Researchers at Palo Alto Networks’ Unit 42 have dubbed the campaign “Jingle Thief” because it is most active during the holiday season.
According to the report, the group tracked under the name “Atlas Lion” or “Storm-0539” would first carefully choose its target and try to learn as much as possible about them, before contacting its employees with convincing phishing lures. These lures would help them gain initial access, which they would then use to map the IT infrastructure, with a particular focus on SharePoint and OneDrive.
Why gift cards?
They would then search for gift card issuance workflows, ticketing system exports or instructions, VPN configuration and access guides, spreadsheets or internal tools used to issue or track gift cards, organizational virtual machines, Citrix environments, etc.

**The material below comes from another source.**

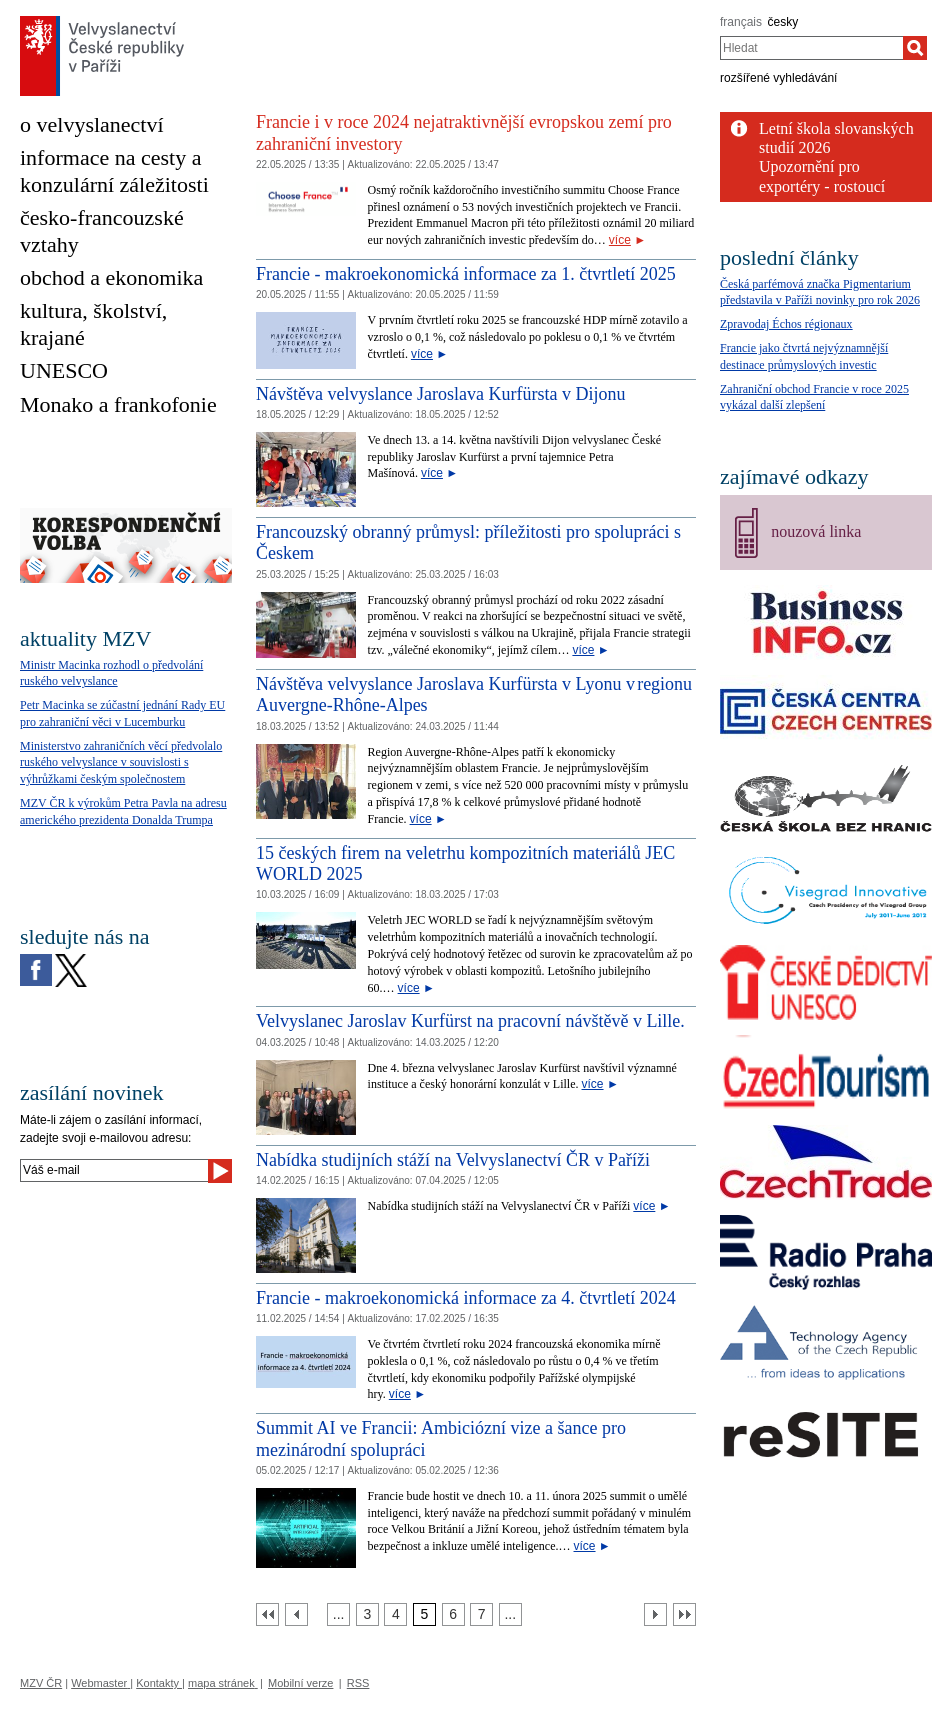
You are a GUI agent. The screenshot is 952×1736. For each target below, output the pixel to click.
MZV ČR (41, 1683)
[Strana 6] (453, 1614)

Instead of launching malware (which would likely raise a few alarms), to gain a better foothold on the victim, attackers would rely on internal phishing, targeting employees with fake IT service notifications, ticket updates, etc.
After identifying gift card issuance processes, they would impersonate authorized users to request or approve gift card transactions, thereby stealing them.
Gift cards are popular with cybercriminals because they are fast, fungible and difficult to trace. The value they provide is almost instantaneous and occurs without the bank traces usually found in wire transfers.
Once redeemed, gift card funds are transferred to accounts or spent, making recovery and attribution rather difficult. At the same time, cybercriminals can easily resell and convert them on dark web marketplaces.
Atlas Lion is playing the long game, Unit 42 concluded, saying that in the campaign it observed, they maintained access for nearly a year and compromised more than 60 user accounts within a single global company.
Researchers did not say how much money was stolen this way.